(Source material Opens)

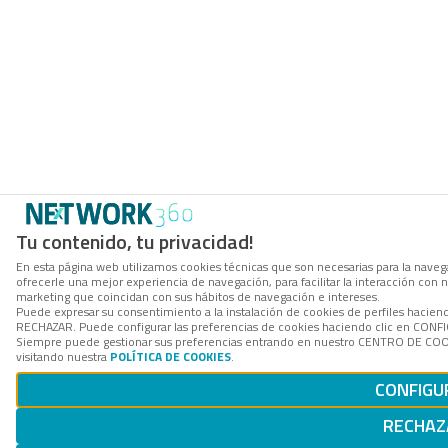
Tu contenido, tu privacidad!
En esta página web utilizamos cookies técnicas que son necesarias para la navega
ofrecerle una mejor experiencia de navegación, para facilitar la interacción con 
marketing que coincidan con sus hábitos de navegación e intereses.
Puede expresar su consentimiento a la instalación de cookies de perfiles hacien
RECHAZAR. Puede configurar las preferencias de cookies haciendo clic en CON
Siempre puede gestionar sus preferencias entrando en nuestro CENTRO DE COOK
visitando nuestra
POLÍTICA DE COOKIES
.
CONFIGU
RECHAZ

(Source material Closes)
(Source material Opens)

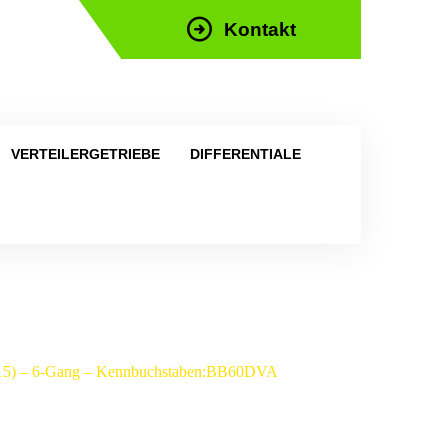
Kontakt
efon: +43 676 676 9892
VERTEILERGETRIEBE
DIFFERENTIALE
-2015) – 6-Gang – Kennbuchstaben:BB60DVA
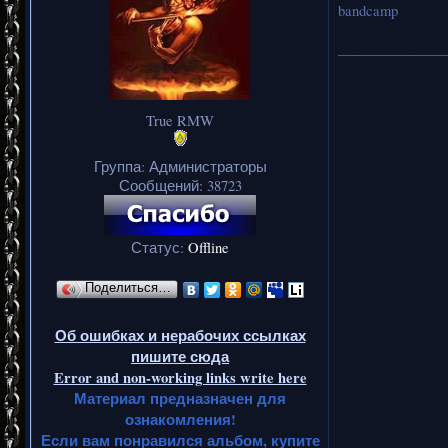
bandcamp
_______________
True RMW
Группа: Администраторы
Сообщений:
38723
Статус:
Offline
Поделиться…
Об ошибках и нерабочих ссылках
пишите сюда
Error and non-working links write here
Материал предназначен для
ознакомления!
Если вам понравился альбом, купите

(Source material Closes)

Work order: In your answer, include only the lines above starting at the line that holds "пишите сюда" and ending at the line that holds "Если вам понравился альбом, купите", copied exactly.

Response to this exercise:
пишите сюда
Error and non-working links write here
Материал предназначен для
ознакомления!
Если вам понравился альбом, купите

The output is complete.